How many of the lines in the material below contain the word "Time"? Give the number alone.

┄┄┄┄┄┄┄┄┄┄┄┄┄┄┄┄┄┄┄┄

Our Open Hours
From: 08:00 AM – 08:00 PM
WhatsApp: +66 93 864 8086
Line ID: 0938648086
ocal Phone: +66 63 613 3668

┄┄┄┄┄┄┄┄┄┄┄┄┄┄┄┄┄┄┄┄

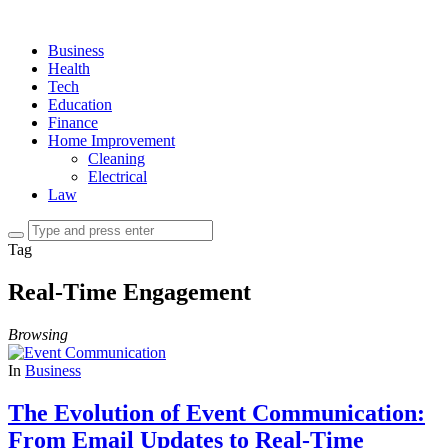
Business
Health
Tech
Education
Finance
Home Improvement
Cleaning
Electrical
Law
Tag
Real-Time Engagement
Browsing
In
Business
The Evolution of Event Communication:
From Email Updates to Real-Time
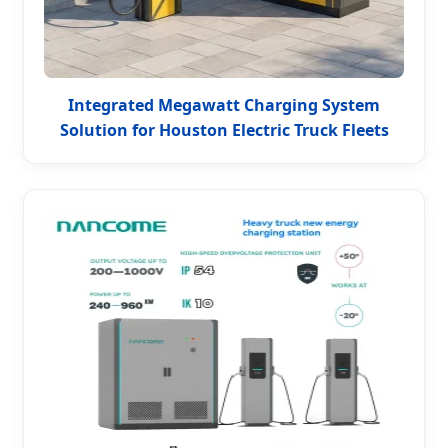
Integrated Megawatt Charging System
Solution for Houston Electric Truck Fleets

┄┄┄┄┄┄┄┄┄┄┄┄┄┄┄┄┄┄┄┄

• [SOLUTION]: 2